If you've ever struggled to convey a lot of information in an email — knowing the recipient or recipient type (hint: client) doesn't read, but skims content — and did not receive any response, then the article I just read in Fast Company is for you.
Titled, "How to Write a Convincing E-mail," the article highlights 6 key points that when followed, result in effective emails that will actually get read. My own perspective is that your emails are an extension of your brand and if they are concise, clear and action-oriented, your prospects, clients and colleagues will respond more frequently and hold you in higher esteem. I encourage you to read the full article as it provides great examples of poorly crafted emails and then the same messages written effectively. Following are article highlights. When composing an email:
1. Have a specific decision in mind.
What is the outcome you desire?
2. Start by writing your conclusion.
As opposed to the way in which you compose an essay with and Introduction, supporting text and a conclusion, go for the conclusion and work backwards to support it.

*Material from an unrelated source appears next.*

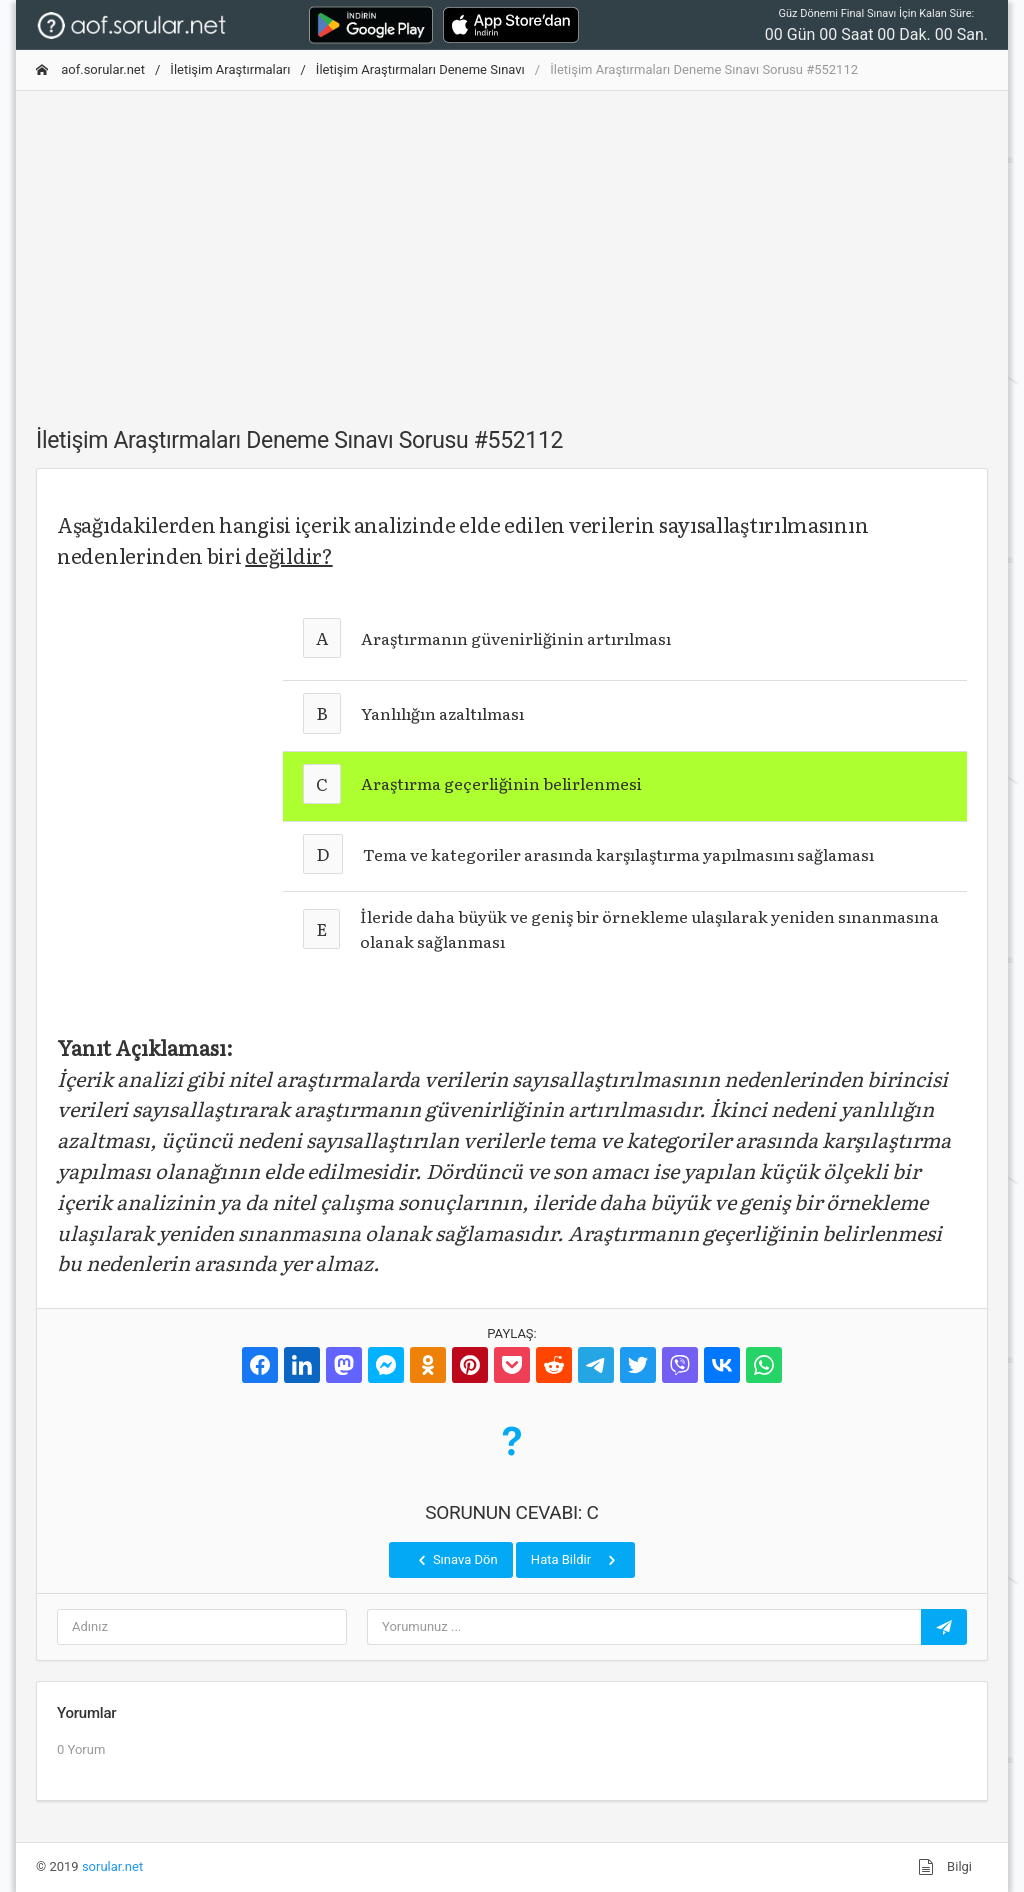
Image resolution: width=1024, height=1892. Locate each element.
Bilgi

3. Structure your supporting argument into digestable chunks.
Use bulleted copy where possible or two sentence paragraphs if content is not listable.

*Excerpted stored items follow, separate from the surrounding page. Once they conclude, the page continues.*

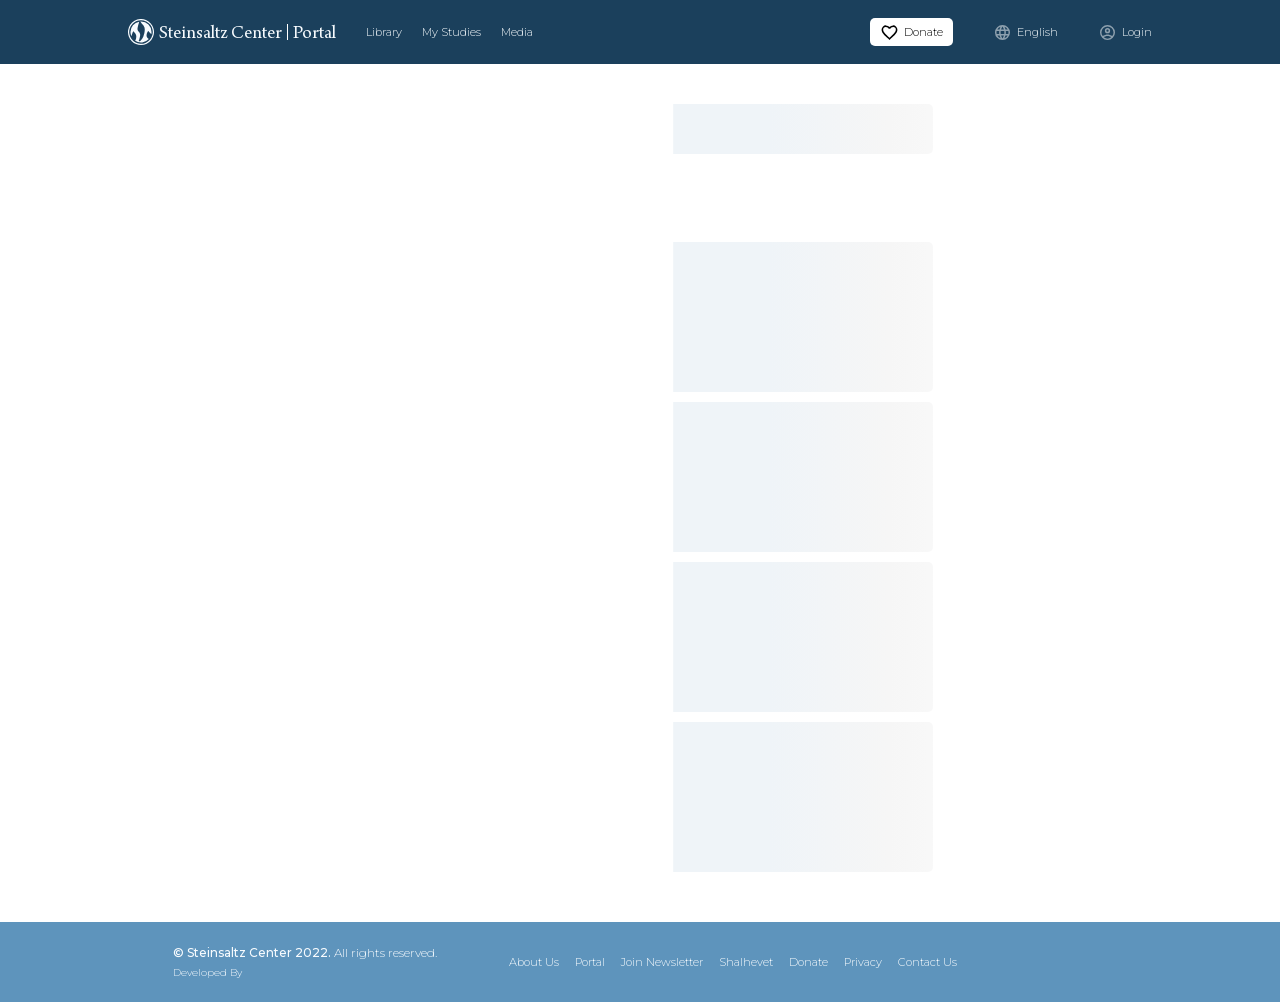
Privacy (863, 962)
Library (384, 32)
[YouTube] (1142, 962)
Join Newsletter (662, 962)
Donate (808, 962)
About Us (534, 962)
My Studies (451, 32)
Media (517, 32)
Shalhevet (746, 962)
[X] (1034, 962)
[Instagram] (1106, 962)
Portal (590, 962)
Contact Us (927, 962)
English (1037, 32)
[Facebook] (1070, 962)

4. Bolster each argument with evidence.
Opinions hold little sway. You're seeking action. Make it easy to respond by using facts.
5. Repeat your conclusion as a "call-to-action."

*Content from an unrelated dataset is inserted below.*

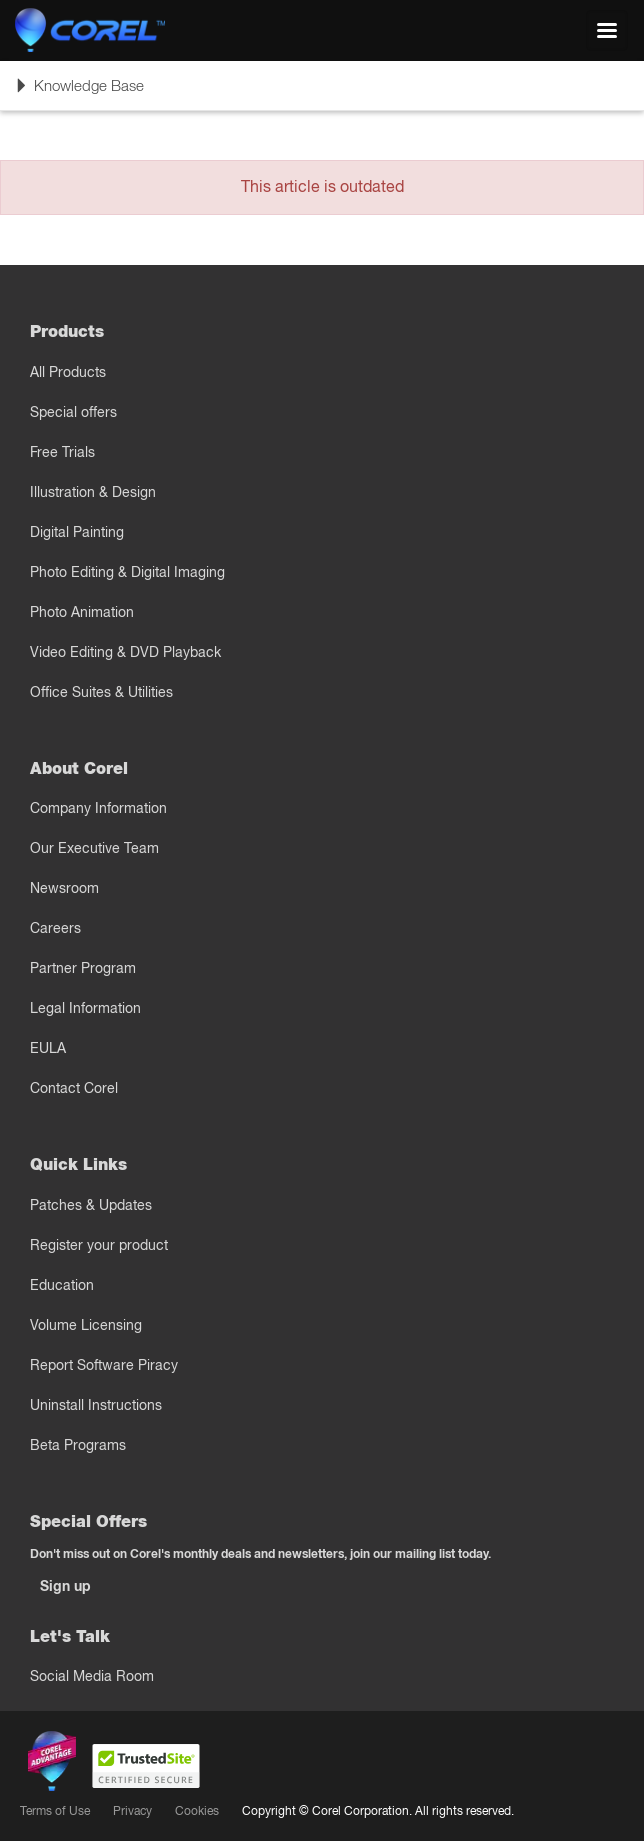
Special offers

At the end, repeat the conclusion you began with and invite a next step.
6. Stick a benefit in the subject line
I found myself analyzing my own emails and certain points immediately resonated. Point #6, I put in the "last but not least" category. Composing a subject line is analagous to crafting a great tagline in that it successfully distills a theme down to just a few words, which can express facts and intention with clarity of purpose.
Which points do you find most helpful?